В приемной я застал правителя канцелярии и полициймейстера; оба стояли понуривши головы и размышляли. Первый думал о том, как его сошлют на покой в губернское правление; второй даже и о ссылке не думал, а просто воочию видел себя съеденным.

— Вы читали бумагу? — спросил я правителя канцелярии.

— Читал, — отвечал он грустно.

— Но что же за причина?

— Да никакой причины не прописывается.
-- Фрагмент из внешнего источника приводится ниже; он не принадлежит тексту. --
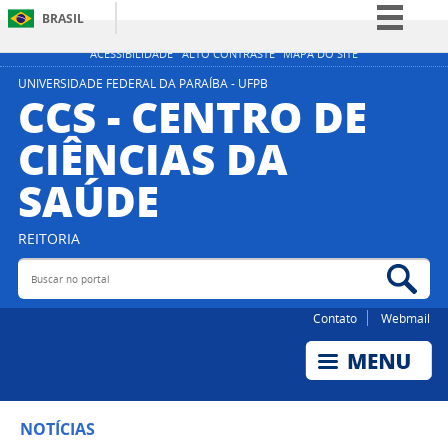
BRASIL
Simplifique!
ACESSIBILIDADE
ALTO CONTRASTE
MAPA DO SITE
Comunica BR
UNIVERSIDADE FEDERAL DA PARAÍBA - UFPB
CCS - CENTRO DE
Participe
CIÊNCIAS DA
Acesso à informação
SAÚDE
Legislação
Canais
REITORIA
Buscar no portal
Bus
Contato
Webmail
NOTÍCIAS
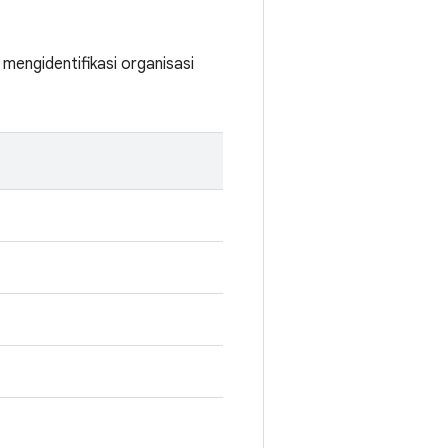
mengidentifikasi organisasi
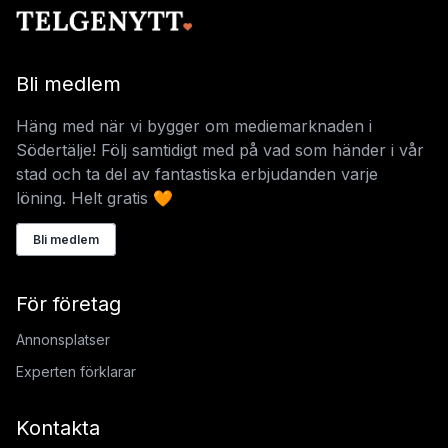
Bli medlem
Häng med när vi bygger om mediemarknaden i
Södertälje! Följ samtidigt med på vad som händer i vår
stad och ta del av fantastiska erbjudanden varje
löning. Helt gratis 🧡
Bli medlem
För företag
Annonsplatser
Experten förklarar
Kontakta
Напротив того, даже похвалы нашему генералу примечаются. «Неутомимые, говорит, труды, на поприще службы с пользою понесенные»…*

— И в заключение?*

— А в заключение: «Расстроили, говорит, ваше здоровье и без того потрясенное преклонностью лет»…*

— Ну, какая же это* «преклонность лет»!

— Какая «преклонность лет»! и всего-то по формуляру семьдесят пять лет значится! в самой еще поре!

— Только бы управлять еще старику!

В это время к нам вышел сам закатившийся старик наш. Лицо его было подобно лицу Печорина: губы улыбались, но глаза смотрели мрачно; по-видимому, он весело потирал руками, но в этом потиранье замечалось что-то такое, что вот, казалось, так и сдерет с себя человек кожу с живого.
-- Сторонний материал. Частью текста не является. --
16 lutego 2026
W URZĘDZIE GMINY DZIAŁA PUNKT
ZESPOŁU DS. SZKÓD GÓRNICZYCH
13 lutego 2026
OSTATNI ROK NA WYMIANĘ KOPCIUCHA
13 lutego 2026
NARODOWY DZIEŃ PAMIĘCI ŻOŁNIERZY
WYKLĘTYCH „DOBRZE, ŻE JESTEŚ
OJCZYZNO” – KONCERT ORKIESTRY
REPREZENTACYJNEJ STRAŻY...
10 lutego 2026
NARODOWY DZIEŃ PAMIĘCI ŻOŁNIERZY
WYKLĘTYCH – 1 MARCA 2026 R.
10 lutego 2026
— Наконец давнишнее желание моего сердца свершилось! — сказал он, обращаясь к нам.

— Весь город, ваше превосходительство… — начал было я.
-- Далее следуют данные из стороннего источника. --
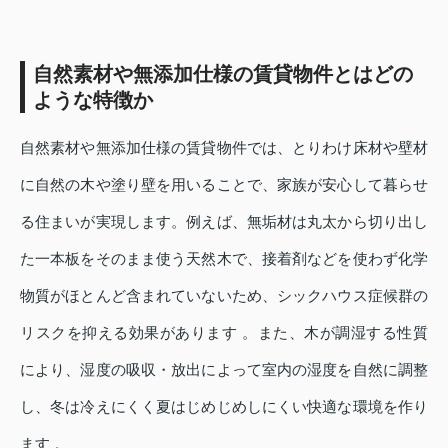
自然素材や無添加仕様の賃貸物件とはどの
ような特徴か
自然素材や無添加仕様の賃貸物件では、とりわけ床材や壁材
に自然の木や塗り壁を用いることで、家族が安心して暮らせ
る住まいが実現します。例えば、無垢材は丸太から切り出し
た一本板をそのまま使う天然木で、接着剤などを使わず化学
物質がほとんど含まれていないため、シックハウス症候群の
リスクを抑える効果があります 。また、木が調湿する性質
により、湿度の吸収・放出によって室内の湿度を自然に調整
し、冬は冷えにくく夏はじめじめしにくい快適な環境を作り
ます 。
— Наконец давнишнее желание моего сердца свершилось! — повторил он и остановился, чтобы перевести дух.

Я понял, что старик играет роль, но что роль эту он выучил довольно твердо.

— Нам остается утешаться, что новый наш начальник будет столь же распорядителен, как и ваше превосходительство! — сказал я, пользуясь паузой.

К удивлению, генерал был как будто сконфужен моею фразой. Очевидно, она не входила в его расчеты. На прочих свидетелей этой сцены она подействовала различно. Правитель канцелярии, казалось, понял меня и досадовал только на то, что не он первый ее высказал. Но полициймейстер, как человек, по-видимому покончивший все расчеты с жизнью, дал делу совершенно иной оборот.

— Нет, уж позвольте! такого начальника у нас не было и не будет! — сказал он взволнованным голосом, выступая вперед.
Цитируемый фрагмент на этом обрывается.